I am currently building a transformation script in pyspark here is the workflow :
Currently, I am building dictionaries for each row and trying to load them into a row then a dataframe. I am having trouble because every null column does not appear in xml rows. So, some rows will have let's say 20 columns and some 35.
Which leads to
IllegalStateException: Input row doesn't have expected number of values required by the schema. 35 fields are required while 24 values are provided.

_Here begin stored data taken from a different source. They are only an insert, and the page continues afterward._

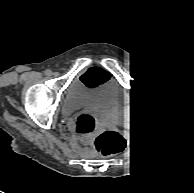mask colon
Here are the masks:
<instances>
[{"label": "colon", "instance_id": "obj_1", "mask_svg": "<svg viewBox=\"0 0 194 193\" xmlns=\"http://www.w3.org/2000/svg\"><path fill=\"white\" fill-rule=\"evenodd\" d=\"M84 125L86 127L87 122ZM95 143L102 153L109 154L120 151L125 145V139L117 132L108 131L98 136Z\"/></svg>", "mask_w": 194, "mask_h": 193}]
</instances>
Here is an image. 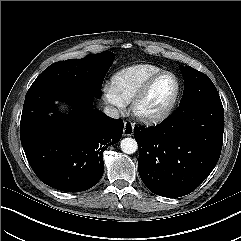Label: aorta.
Returning <instances> with one entry per match:
<instances>
[{
  "mask_svg": "<svg viewBox=\"0 0 241 241\" xmlns=\"http://www.w3.org/2000/svg\"><path fill=\"white\" fill-rule=\"evenodd\" d=\"M120 147L125 154H133L137 151L138 144L135 139L127 137L121 140Z\"/></svg>",
  "mask_w": 241,
  "mask_h": 241,
  "instance_id": "obj_1",
  "label": "aorta"
}]
</instances>
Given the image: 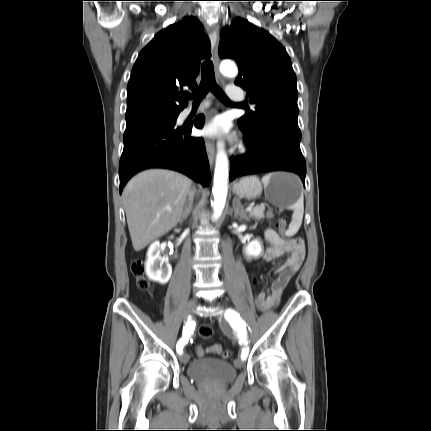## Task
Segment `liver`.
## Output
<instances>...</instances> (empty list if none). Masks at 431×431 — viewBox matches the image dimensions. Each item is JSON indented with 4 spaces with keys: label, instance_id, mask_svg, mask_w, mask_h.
Listing matches in <instances>:
<instances>
[{
    "label": "liver",
    "instance_id": "obj_1",
    "mask_svg": "<svg viewBox=\"0 0 431 431\" xmlns=\"http://www.w3.org/2000/svg\"><path fill=\"white\" fill-rule=\"evenodd\" d=\"M190 186L188 177L163 169L143 171L128 182L122 198L135 251L144 249L180 222Z\"/></svg>",
    "mask_w": 431,
    "mask_h": 431
}]
</instances>
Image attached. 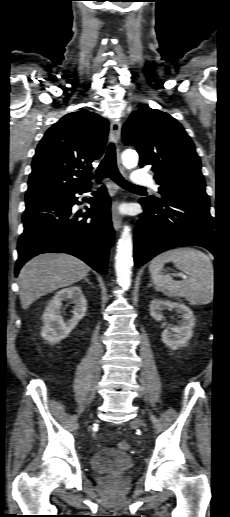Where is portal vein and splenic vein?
<instances>
[{
    "label": "portal vein and splenic vein",
    "instance_id": "portal-vein-and-splenic-vein-1",
    "mask_svg": "<svg viewBox=\"0 0 230 517\" xmlns=\"http://www.w3.org/2000/svg\"><path fill=\"white\" fill-rule=\"evenodd\" d=\"M179 276H180L181 278H183V279H185V278H186V276H185V275H183V274H179Z\"/></svg>",
    "mask_w": 230,
    "mask_h": 517
}]
</instances>
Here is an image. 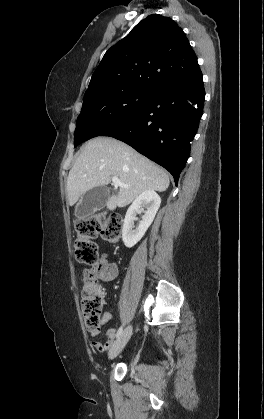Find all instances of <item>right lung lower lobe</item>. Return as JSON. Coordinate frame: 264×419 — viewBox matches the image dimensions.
I'll use <instances>...</instances> for the list:
<instances>
[{"label": "right lung lower lobe", "instance_id": "98d812e1", "mask_svg": "<svg viewBox=\"0 0 264 419\" xmlns=\"http://www.w3.org/2000/svg\"><path fill=\"white\" fill-rule=\"evenodd\" d=\"M202 76L190 84L154 91L130 117L100 136H110L167 169L177 184L203 114Z\"/></svg>", "mask_w": 264, "mask_h": 419}]
</instances>
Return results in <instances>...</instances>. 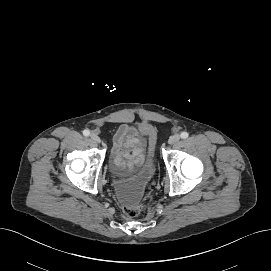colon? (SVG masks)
I'll return each mask as SVG.
<instances>
[{
  "label": "colon",
  "instance_id": "colon-1",
  "mask_svg": "<svg viewBox=\"0 0 271 271\" xmlns=\"http://www.w3.org/2000/svg\"><path fill=\"white\" fill-rule=\"evenodd\" d=\"M143 210L141 205H127L122 208V213L127 218L138 216Z\"/></svg>",
  "mask_w": 271,
  "mask_h": 271
}]
</instances>
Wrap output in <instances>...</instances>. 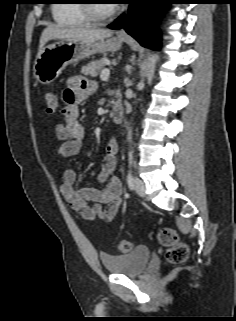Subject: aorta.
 <instances>
[{
  "mask_svg": "<svg viewBox=\"0 0 236 321\" xmlns=\"http://www.w3.org/2000/svg\"><path fill=\"white\" fill-rule=\"evenodd\" d=\"M144 69H145V66L142 65V66H141V73H140V75H141V81L139 82V86H140V87H143V86H144V76H145ZM131 140H132V129L129 128V129H128V141L131 142Z\"/></svg>",
  "mask_w": 236,
  "mask_h": 321,
  "instance_id": "obj_1",
  "label": "aorta"
}]
</instances>
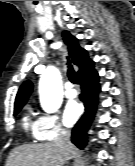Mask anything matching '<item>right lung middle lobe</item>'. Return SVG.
<instances>
[{
  "label": "right lung middle lobe",
  "instance_id": "dd1d6c3e",
  "mask_svg": "<svg viewBox=\"0 0 135 166\" xmlns=\"http://www.w3.org/2000/svg\"><path fill=\"white\" fill-rule=\"evenodd\" d=\"M23 106H20L18 108H14V115H16L22 108Z\"/></svg>",
  "mask_w": 135,
  "mask_h": 166
}]
</instances>
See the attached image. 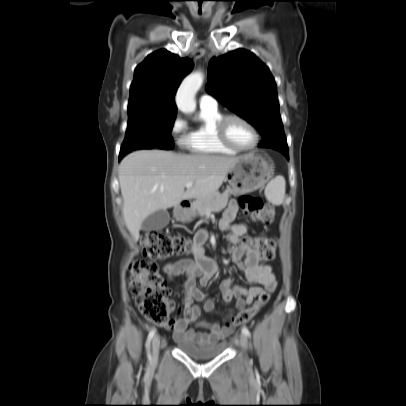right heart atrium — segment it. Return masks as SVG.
I'll return each mask as SVG.
<instances>
[{"mask_svg": "<svg viewBox=\"0 0 406 406\" xmlns=\"http://www.w3.org/2000/svg\"><path fill=\"white\" fill-rule=\"evenodd\" d=\"M187 122L181 115H176L171 124V133L179 145H185L188 137Z\"/></svg>", "mask_w": 406, "mask_h": 406, "instance_id": "obj_1", "label": "right heart atrium"}]
</instances>
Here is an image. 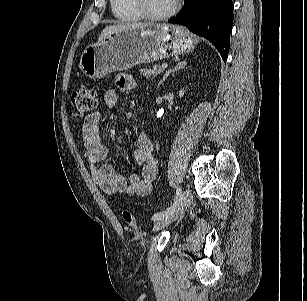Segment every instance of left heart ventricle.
Returning a JSON list of instances; mask_svg holds the SVG:
<instances>
[{
	"mask_svg": "<svg viewBox=\"0 0 307 301\" xmlns=\"http://www.w3.org/2000/svg\"><path fill=\"white\" fill-rule=\"evenodd\" d=\"M146 8L155 14H160L168 11L174 0H144Z\"/></svg>",
	"mask_w": 307,
	"mask_h": 301,
	"instance_id": "1",
	"label": "left heart ventricle"
}]
</instances>
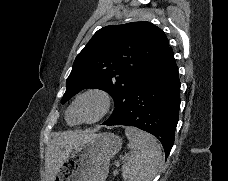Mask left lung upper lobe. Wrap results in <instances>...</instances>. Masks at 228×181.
Wrapping results in <instances>:
<instances>
[{
    "instance_id": "obj_1",
    "label": "left lung upper lobe",
    "mask_w": 228,
    "mask_h": 181,
    "mask_svg": "<svg viewBox=\"0 0 228 181\" xmlns=\"http://www.w3.org/2000/svg\"><path fill=\"white\" fill-rule=\"evenodd\" d=\"M168 44L164 32L147 21L101 28L77 55L61 102L86 88L104 90L115 102L114 112L104 124L118 122L138 78Z\"/></svg>"
}]
</instances>
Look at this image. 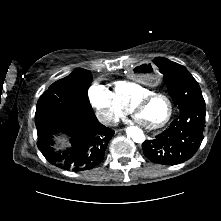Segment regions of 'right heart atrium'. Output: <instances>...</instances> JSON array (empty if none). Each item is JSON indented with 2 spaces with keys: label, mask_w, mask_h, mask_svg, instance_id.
I'll list each match as a JSON object with an SVG mask.
<instances>
[{
  "label": "right heart atrium",
  "mask_w": 221,
  "mask_h": 221,
  "mask_svg": "<svg viewBox=\"0 0 221 221\" xmlns=\"http://www.w3.org/2000/svg\"><path fill=\"white\" fill-rule=\"evenodd\" d=\"M88 96L99 120L106 125L117 123L127 113V108L120 103L115 94L102 84L93 83Z\"/></svg>",
  "instance_id": "1"
}]
</instances>
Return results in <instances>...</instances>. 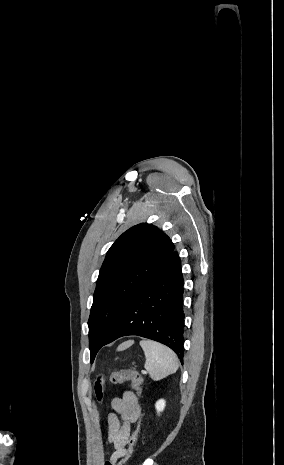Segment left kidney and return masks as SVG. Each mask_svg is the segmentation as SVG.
<instances>
[{
  "mask_svg": "<svg viewBox=\"0 0 284 465\" xmlns=\"http://www.w3.org/2000/svg\"><path fill=\"white\" fill-rule=\"evenodd\" d=\"M165 407H166V401H164V399H160V401H157L155 405V409L156 411H158V413H160V411H164Z\"/></svg>",
  "mask_w": 284,
  "mask_h": 465,
  "instance_id": "1",
  "label": "left kidney"
}]
</instances>
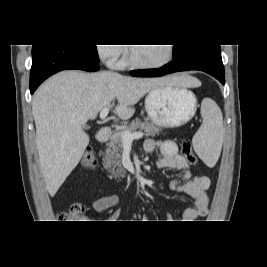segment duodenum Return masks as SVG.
Here are the masks:
<instances>
[{
  "instance_id": "410a0bca",
  "label": "duodenum",
  "mask_w": 267,
  "mask_h": 267,
  "mask_svg": "<svg viewBox=\"0 0 267 267\" xmlns=\"http://www.w3.org/2000/svg\"><path fill=\"white\" fill-rule=\"evenodd\" d=\"M111 136V130L109 128H102L97 133V140L99 142H106Z\"/></svg>"
}]
</instances>
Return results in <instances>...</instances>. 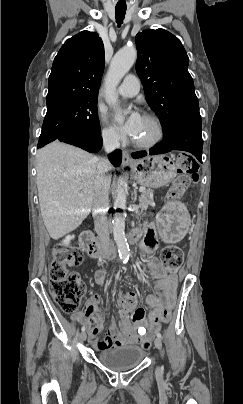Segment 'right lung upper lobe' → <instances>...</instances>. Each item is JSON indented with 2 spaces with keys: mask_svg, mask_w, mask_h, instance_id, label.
<instances>
[{
  "mask_svg": "<svg viewBox=\"0 0 243 404\" xmlns=\"http://www.w3.org/2000/svg\"><path fill=\"white\" fill-rule=\"evenodd\" d=\"M104 46L95 32L68 39L54 59L47 105L69 99L97 98L104 70Z\"/></svg>",
  "mask_w": 243,
  "mask_h": 404,
  "instance_id": "obj_1",
  "label": "right lung upper lobe"
}]
</instances>
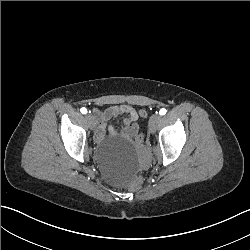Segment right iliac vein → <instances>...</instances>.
<instances>
[{"label": "right iliac vein", "mask_w": 250, "mask_h": 250, "mask_svg": "<svg viewBox=\"0 0 250 250\" xmlns=\"http://www.w3.org/2000/svg\"><path fill=\"white\" fill-rule=\"evenodd\" d=\"M86 120L88 121V124L90 126L91 129H94L96 126V119L92 114H86L85 116Z\"/></svg>", "instance_id": "63e3f726"}]
</instances>
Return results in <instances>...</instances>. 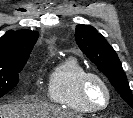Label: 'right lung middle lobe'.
<instances>
[{"label":"right lung middle lobe","mask_w":133,"mask_h":118,"mask_svg":"<svg viewBox=\"0 0 133 118\" xmlns=\"http://www.w3.org/2000/svg\"><path fill=\"white\" fill-rule=\"evenodd\" d=\"M25 64L26 62L15 65H0V97L18 84V73L21 72Z\"/></svg>","instance_id":"right-lung-middle-lobe-1"}]
</instances>
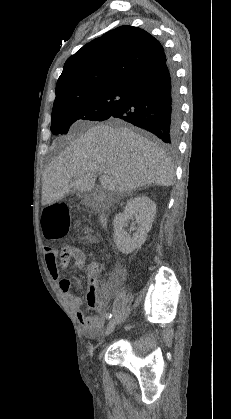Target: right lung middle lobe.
<instances>
[{
    "label": "right lung middle lobe",
    "mask_w": 231,
    "mask_h": 419,
    "mask_svg": "<svg viewBox=\"0 0 231 419\" xmlns=\"http://www.w3.org/2000/svg\"><path fill=\"white\" fill-rule=\"evenodd\" d=\"M128 89L102 88L83 92L53 105L51 131L65 134L77 120L102 121L107 119L125 100Z\"/></svg>",
    "instance_id": "right-lung-middle-lobe-1"
}]
</instances>
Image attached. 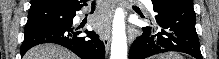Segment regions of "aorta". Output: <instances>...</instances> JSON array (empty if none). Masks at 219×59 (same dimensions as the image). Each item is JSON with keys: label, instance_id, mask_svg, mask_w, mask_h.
<instances>
[{"label": "aorta", "instance_id": "obj_1", "mask_svg": "<svg viewBox=\"0 0 219 59\" xmlns=\"http://www.w3.org/2000/svg\"><path fill=\"white\" fill-rule=\"evenodd\" d=\"M124 19L123 8H117L113 18L110 59H127V36Z\"/></svg>", "mask_w": 219, "mask_h": 59}]
</instances>
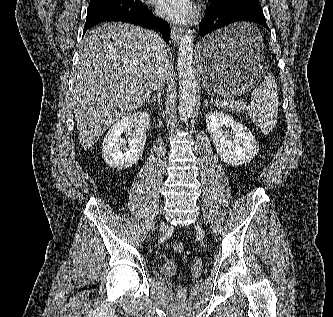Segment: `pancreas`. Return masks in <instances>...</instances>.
Masks as SVG:
<instances>
[{"instance_id": "cf45deb5", "label": "pancreas", "mask_w": 333, "mask_h": 317, "mask_svg": "<svg viewBox=\"0 0 333 317\" xmlns=\"http://www.w3.org/2000/svg\"><path fill=\"white\" fill-rule=\"evenodd\" d=\"M221 106L224 108V109H228V110H239L240 109V104H233L232 102H229V101H225L223 103H221Z\"/></svg>"}]
</instances>
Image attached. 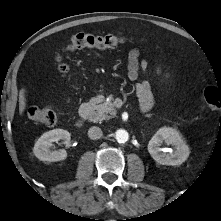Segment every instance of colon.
<instances>
[{"instance_id":"colon-1","label":"colon","mask_w":221,"mask_h":221,"mask_svg":"<svg viewBox=\"0 0 221 221\" xmlns=\"http://www.w3.org/2000/svg\"><path fill=\"white\" fill-rule=\"evenodd\" d=\"M124 40L125 38L120 33L107 35L78 33L70 38L66 49L70 51L85 48L108 50L116 48ZM58 70L64 76L69 73V67L65 63H59ZM204 99L211 110H215L221 105V94L214 87H207L204 90ZM28 116L31 120L46 126H53L58 120V114L54 109L41 106L30 107Z\"/></svg>"}]
</instances>
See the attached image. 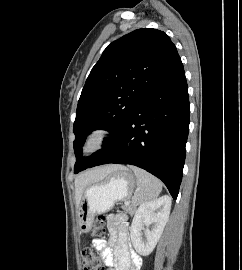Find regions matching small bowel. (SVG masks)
Segmentation results:
<instances>
[{
    "mask_svg": "<svg viewBox=\"0 0 242 270\" xmlns=\"http://www.w3.org/2000/svg\"><path fill=\"white\" fill-rule=\"evenodd\" d=\"M109 242L102 238L93 239L108 270H139L141 257L131 248L129 242V225L123 213L111 214L108 217Z\"/></svg>",
    "mask_w": 242,
    "mask_h": 270,
    "instance_id": "obj_1",
    "label": "small bowel"
}]
</instances>
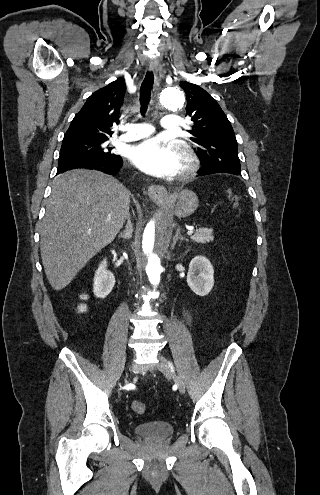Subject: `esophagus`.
Listing matches in <instances>:
<instances>
[{"label": "esophagus", "instance_id": "obj_1", "mask_svg": "<svg viewBox=\"0 0 320 495\" xmlns=\"http://www.w3.org/2000/svg\"><path fill=\"white\" fill-rule=\"evenodd\" d=\"M149 70L154 74V88L156 90L161 80V67L157 61H151L149 64ZM147 192L149 197L155 202L162 201L167 196L166 188L161 185H150L147 189Z\"/></svg>", "mask_w": 320, "mask_h": 495}]
</instances>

Here is how I currently parse my XML to dict to row to Dataframe :
xmlTransformedRoot = xml_transformed.getroot() #XML after xslt being applied
list_of_tables = {child.tag for child in xmlTransformedRoot} #Set to get unique table names
Database = []
for table in list_of_tables:
listData = []
for child in xmlTransformedRoot.findall(table):
data = dict()
for subelem in child:
column = subelem.tag.replace("{urn:schemas-microsoft-com:sql:SqlRowSet}","")
text = subelem.text
data[column] = [text]
listData.append(data)
Database.append((table,spark.createDataFrame(Row(**x) for x in listData)))
Would it be possible to load those rows with a function that allows for schemas updates or should I just create the dataframes structure beforehand with the maximum amount of column that could exist ?
Thanks a lot for your help.
I solved my issue by modifying the unpacking line
Database.append((table,spark.createDataFrame(Row(**x) for x in listData)))
to
Database.append((table,spark.createDataFrame(listData)))
effectively making me insert each dataFrame in one big dictionary.
Apparently psypark can very well handle creating DataFrames from dictionaries even when some fields are missing.